*Your objective*.
Please output every entry below exactly as written, leaving out any pictures.

*Dataset records*.
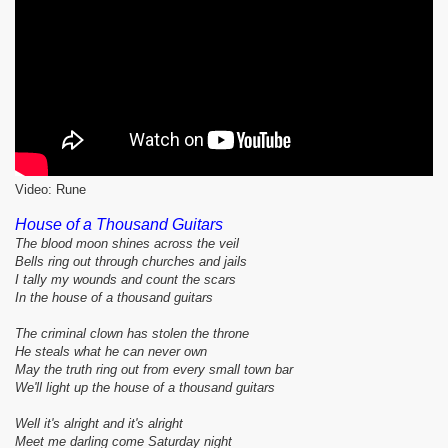
Video: Rune
House of a Thousand Guitars
The blood moon shines across the veil
Bells ring out through churches and jails
I tally my wounds and count the scars
In the house of a thousand guitars
The criminal clown has stolen the throne
He steals what he can never own
May the truth ring out from every small town bar
We'll light up the house of a thousand guitars
Well it's alright and it's alright
Meet me darling come Saturday night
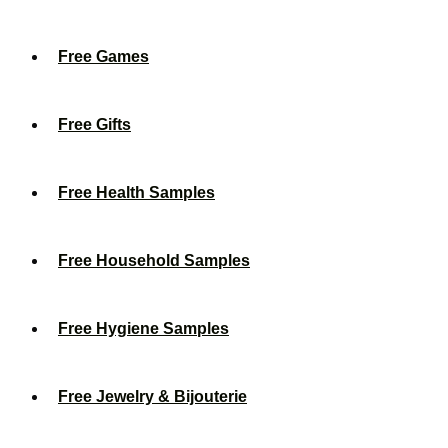
Free Games
Free Gifts
Free Health Samples
Free Household Samples
Free Hygiene Samples
Free Jewelry & Bijouterie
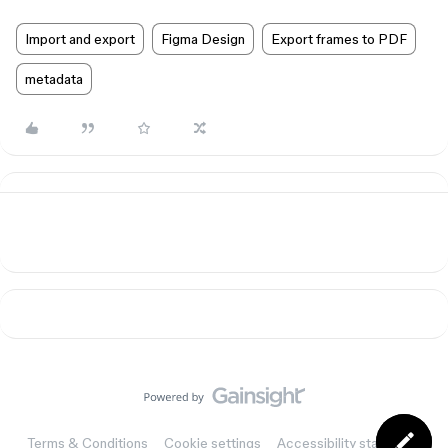
Import and export
Figma Design
Export frames to PDF
metadata
Terms & Conditions
Cookie settings
Accessibility statement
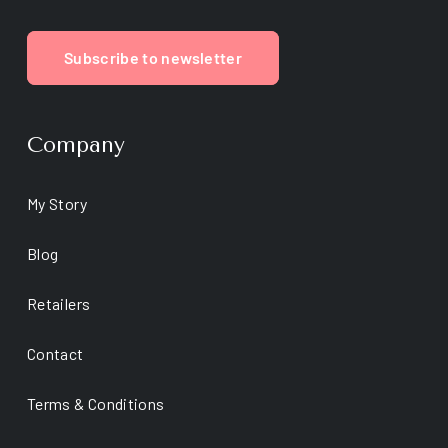
Subscribe to newsletter
Company
My Story
Blog
Retailers
Contact
Terms & Conditions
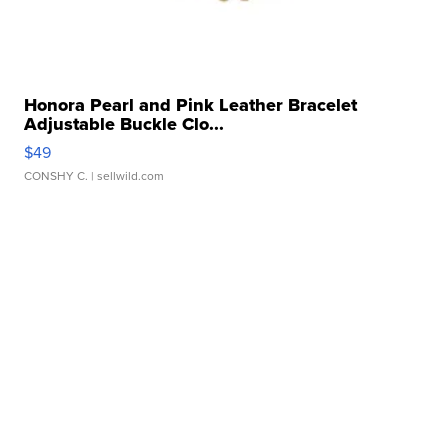
Honora Pearl and Pink Leather Bracelet
Adjustable Buckle Clo...
$49
CONSHY C.
| sellwild.com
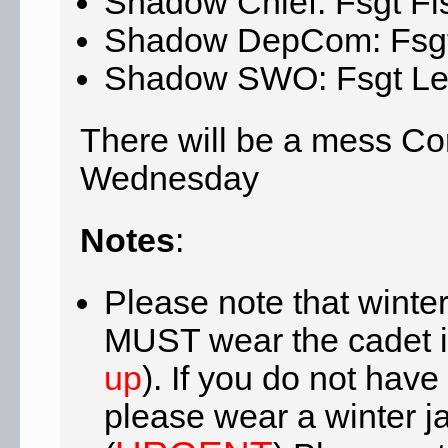
Shadow Chief: Fsgt Fi
Shadow DepCom: Fsgt
Shadow SWO: Fsgt Le
There will be a mess Co
Wednesday
Notes
:
Please note that winter 
MUST wear the cadet i
up
). If you do not have
please wear a winter j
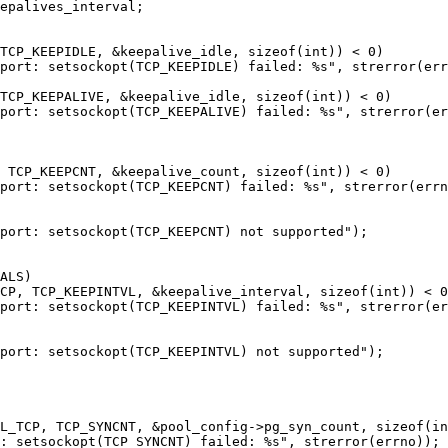
TCP_KEEPIDLE, &keepalive_idle, sizeof(int)) < 0)

port: setsockopt(TCP_KEEPIDLE) failed: %s", strerror(err
TCP_KEEPALIVE, &keepalive_idle, sizeof(int)) < 0)

port: setsockopt(TCP_KEEPALIVE) failed: %s", strerror(er
 TCP_KEEPCNT, &keepalive_count, sizeof(int)) < 0)

port: setsockopt(TCP_KEEPCNT) failed: %s", strerror(errn
port: setsockopt(TCP_KEEPCNT) not supported");

ALS)

CP, TCP_KEEPINTVL, &keepalive_interval, sizeof(int)) < 0
port: setsockopt(TCP_KEEPINTVL) failed: %s", strerror(er
port: setsockopt(TCP_KEEPINTVL) not supported");

L_TCP, TCP_SYNCNT, &pool_config->pg_syn_count, sizeof(in
: setsockopt(TCP_SYNCNT) failed: %s", strerror(errno));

*Problem solution*.
Video: Rune
House of a Thousand Guitars
The blood moon shines across the veil
Bells ring out through churches and jails
I tally my wounds and count the scars
In the house of a thousand guitars
The criminal clown has stolen the throne
He steals what he can never own
May the truth ring out from every small town bar
We'll light up the house of a thousand guitars
Well it's alright and it's alright
Meet me darling come Saturday night
Free Games
Free Gifts
Free Health Samples
Free Household Samples
Free Hygiene Samples
Free Jewelry & Bijouterie
Import and export
Figma Design
Export frames to PDF
metadata
Terms & Conditions
Cookie settings
Accessibility statement
Subscribe to newsletter
Company
My Story
Blog
Retailers
Contact
Terms & Conditions
Honora Pearl and Pink Leather Bracelet
Adjustable Buckle Clo...
$49
CONSHY C.
| sellwild.com
Shadow Chief: Fsgt Fi
Shadow DepCom: Fsgt
Shadow SWO: Fsgt Le
There will be a mess Co
Wednesday
Notes
:
Please note that winter 
MUST wear the cadet i
up
). If you do not have
please wear a winter j
TCP_KEEPIDLE, &keepalive_idle, sizeof(int)) < 0)

port: setsockopt(TCP_KEEPIDLE) failed: %s", strerror(err
TCP_KEEPALIVE, &keepalive_idle, sizeof(int)) < 0)

port: setsockopt(TCP_KEEPALIVE) failed: %s", strerror(er
 TCP_KEEPCNT, &keepalive_count, sizeof(int)) < 0)

port: setsockopt(TCP_KEEPCNT) failed: %s", strerror(errn
port: setsockopt(TCP_KEEPCNT) not supported");

ALS)

CP, TCP_KEEPINTVL, &keepalive_interval, sizeof(int)) < 0
port: setsockopt(TCP_KEEPINTVL) failed: %s", strerror(er
port: setsockopt(TCP_KEEPINTVL) not supported");

L_TCP, TCP_SYNCNT, &pool_config->pg_syn_count, sizeof(in
: setsockopt(TCP_SYNCNT) failed: %s", strerror(errno));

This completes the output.